A Maui Fire Rescue helicopter made a water drop yesterday to help put out a wildfire near a residential area in Lahaina. CLICK FOR LARGE
Fires char neighbor isles
Officials urge caution on July Fourth as dry conditions prevail
WAILUKU » Major brush fires are erupting on some neighbor islands as dry conditions prevail this summer, making county officials nervous about the prospects of fireworks on the Fourth of July.
"Regardless of whether the fireworks is small or major, conditions are dry, so any carelessness could trigger an incident," Maui County spokeswoman Mahina Martin said. "We're asking residents to keep this in mind."
Major brush fires have already occurred in what is expected to be a very dry summer on the Big Island and in Maui County:
» June 4: 3,000 acres at Kaluakoi in west Molokai
» June 27: 2,600 acres between Olowalu and Launiupoko in west Maui.
» July 1: More than 9,100 acres in Waikoloa, not contained.
» July 3: 180 acres in Lahaina, nearly contained.
Brush fires on the Big Island and Maui were continuing to burn last night, the biggest in Waikoloa, where some 9,139 acres have burned at last report.
On Maui, a brush fire has burned some 180 acres, prompting the evacuation of least 150 people from a homeless shelter and rental project in Lahaina. The homeless-shelter residents returned late yesterday afternoon, with the fire reported to be nearly contained.
More than 80 school-age children at Summer Pals were evacuated from the nearby Lahaina Aquatic Center and walked a couple of blocks makai to spend the day at Kamehameha III Elementary School.
The blaze near the aquatic center is the third brush fire within a week in west Maui.
Summer Pals leader Travis Manuel said youths in the program were standing in line ready to enter the aquatic center when the brush fire flared up.
"It just got bigger," Manuel said.
West Maui residents said they were becoming skeptical when government officials say the fires are nearly contained, especially in view of strong winds.
The largest one, which began in Olowalu last Wednesday, flared up after winds blew in excess of 50 mph.
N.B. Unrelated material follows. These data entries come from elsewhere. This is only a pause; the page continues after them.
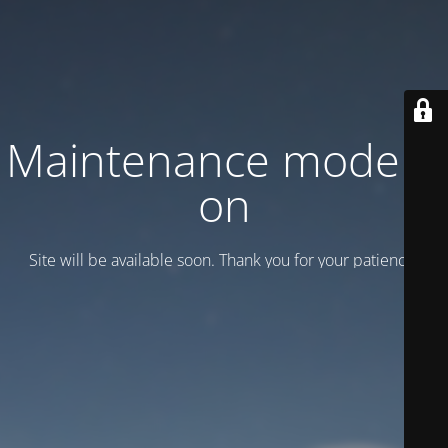
Maintenance mode is
on
Site will be available soon. Thank you for your patience!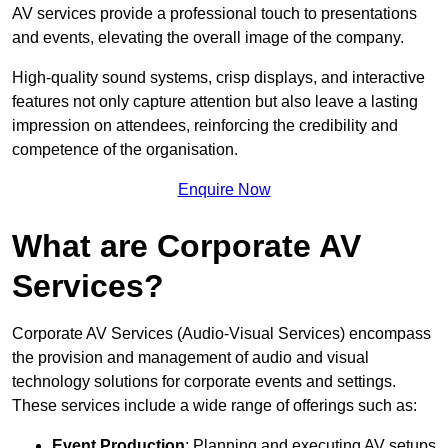
AV services provide a professional touch to presentations
and events, elevating the overall image of the company.
High-quality sound systems, crisp displays, and interactive
features not only capture attention but also leave a lasting
impression on attendees, reinforcing the credibility and
competence of the organisation.
Enquire Now
What are Corporate AV
Services?
Corporate AV Services (Audio-Visual Services) encompass
the provision and management of audio and visual
technology solutions for corporate events and settings.
These services include a wide range of offerings such as:
Event Production
: Planning and executing AV setups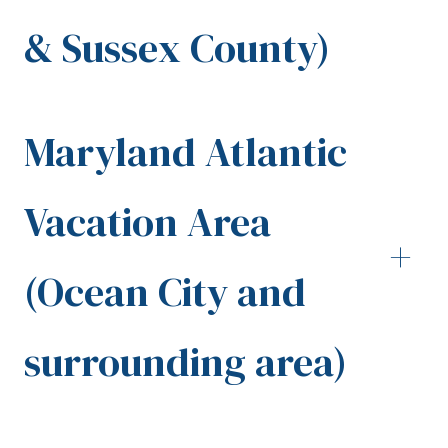
& Sussex County)
Maryland Atlantic
Vacation Area
+
(Ocean City and
surrounding area)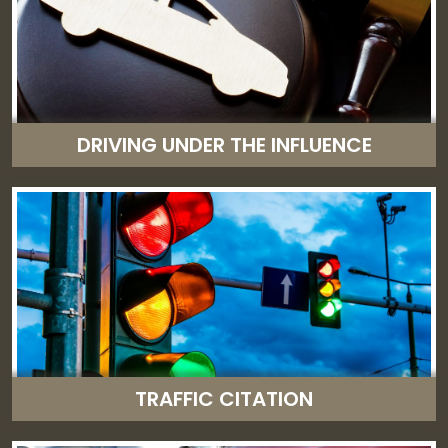
DRIVING UNDER THE INFLUENCE
TRAFFIC CITATION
Manuel said several Summer Pals leaders were stranded in the Olowalu fire and had to spend the night as guests at a home in west Maui.
That blaze eventually burned an estimated 2,600 acres and two homes.
"It spread so fast," said Launiupoko resident Joan McKelvey.
Martin said that although the Olowalu fire was contained, fire officials were still monitoring it.
A brush fire burned some 3,000 acres near the Kaluakoi resort in west Molokai in early June.
The brush fires in west Maui have become increasingly disruptive to traffic flowing between Kahului Airport and major resorts in Kaanapali and Kapalua. Last week's brush fire stranded hundreds of visitors, forcing them to stay in emergency shelters at night.
As little rain is predicted until October, county officials here fear conditions are increasing for more brush fires.